First, we replaced the 2D patch embeddings and 2D positional embeddings with 3D versions to support inputs with spatiotemporal characteristics, i.e., a sequence of T
images of size (H, W)
. Our 3D patch embeddings consist of a 3D convolutional layer, dividing the 3D input into non-overlapping cubes of size (t, h, w)
for time, height, and width dimensions, respectively. For the 3D positional encodings, we first generate 1D sin/cos encodings individually for each dimension and then combine them together into a single, 3D positional encoding.
Second, we considered geolocation (center latitude and longitude) and date of acquisition (year and day-of-year ranging 1-365) in pretraining. Both encoder and decoder receive time and location information for each sample and encodes them independently using 2D sin/cos encoding. They are added to the embedded tokens via a weighted sum with learned weights: one for time and one for location and separate weights for encoder and decoder.
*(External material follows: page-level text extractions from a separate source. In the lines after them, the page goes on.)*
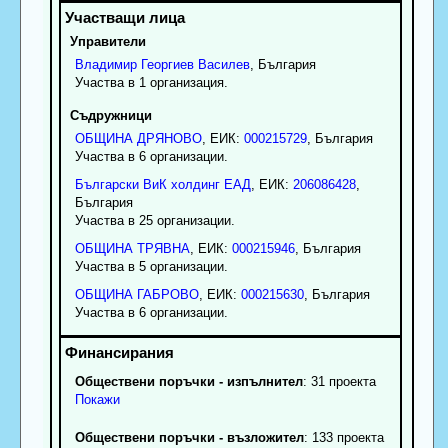
Управители
Владимир
Георгиев
Василев
, България
Участва в 1 организация.
Съдружници
ОБЩИНА ДРЯНОВО
, ЕИК:
000215729
, България
Участва в 6 организации.
Български ВиК холдинг ЕАД
, ЕИК:
206086428
,
България
Участва в 25 организации.
ОБЩИНА ТРЯВНА
, ЕИК:
000215946
, България
Участва в 5 организации.
ОБЩИНА ГАБРОВО
, ЕИК:
000215630
, България
Участва в 6 организации.
Обществени поръчки - изпълнител
: 31 проекта
Покажи
Обществени поръчки - възложител
: 133 проекта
Since this metadata is often not available, we added a drop mechanism during pretraining that randomly drops the geolocation and/or the temporal data to help the model learn how to handle the absence of this information.
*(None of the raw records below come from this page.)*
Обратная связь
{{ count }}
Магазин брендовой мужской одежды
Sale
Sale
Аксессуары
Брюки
Model | Details | Weights |
---|---|---|
Prithvi-EO-2.0-300M | Pretrained 300M parameter model | https://huggingface.co/ibm-nasa-geospatial/Prithvi-EO-2.0-300M |
Prithvi-EO-2.0-300M-TL | Pretrained 300M parameter model with temporal and location embeddings | https://huggingface.co/ibm-nasa-geospatial/Prithvi-EO-2.0-300M-TL |
Prithvi-EO-2.0-600M | Pretrained 600M parameter model | https://huggingface.co/ibm-nasa-geospatial/Prithvi-EO-2.0-600M |
Prithvi-EO-2.0-600M-TL | Pretrained 600M parameter model with temporal and location embeddings | https://huggingface.co/ibm-nasa-geospatial/Prithvi-EO-2.0-600M-TL |
We validated the Prithvi-EO-2.0 models through extensive experiments using GEO-Bench, the most popular and rigorous benchmark framework available for Earth Observation foundation models. Prithvi-EO-2.0-600M-TL outperforms the previous Prithvi-EO model by 8% across a range of tasks. It also outperforms six other geospatial foundation models when benchmarked on remote sensing tasks from different domains and resolutions (i.e. from 0.1m to 15m).
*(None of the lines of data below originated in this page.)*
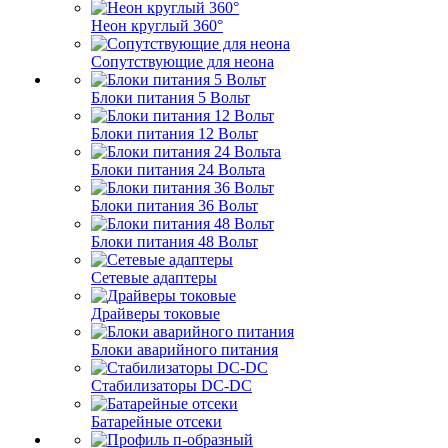
Неон круглый 360°
Сопутствующие для неона
Блоки питания 5 Вольт
Блоки питания 12 Вольт
Блоки питания 24 Вольта
Блоки питания 36 Вольт
Блоки питания 48 Вольт
Сетевые адаптеры
Драйверы токовые
Блоки аварийного питания
Стабилизаторы DC-DC
Батарейные отсеки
We have fined-tuned Prithvi-EO-2.0 for downstream tasks in different domains of interest using TerraTorch (see instructions on how to get started here). Below we provide a list of the downstream tasks, along with links to the datasets, sample TerraTorch configuration files (or custom code, in the case of Gross Primary Product) and sample notebooks for fine-tuning.
Task | Dataset | TerraTorch Config/Code |
---|---|---|
Flood Detection | https://github.com/cloudtostreet/Sen1Floods11 | sen1floods11.yaml |
Wildfire Scar Detection | https://huggingface.co/datasets/ibm-nasa-geospatial/hls_burn_scars | firescars.yaml |
Burn Scar Intensity | https://huggingface.co/datasets/ibm-nasa-geospatial/burn_intensity | burnintensity.yaml |
Landslide Detection | https://huggingface.co/datasets/ibm-nasa-geospatial/Landslide4sense | landslide.yaml |
Multi-temporal Crop Segmentation (US) | https://huggingface.co/datasets/ibm-nasa-geospatial/multi-temporal-crop-classification | multicrop.yaml |
Multi-temporal Land Cover and Crop Classification (Europe) | https://datapub.fz-juelich.de/sen4map/ | sen4map_land-cover.yaml sen4map_crops.yaml |
Above Ground Biomass Estimation | https://huggingface.co/datasets/ibm-nasa-geospatial/BioMassters | biomassters.yaml |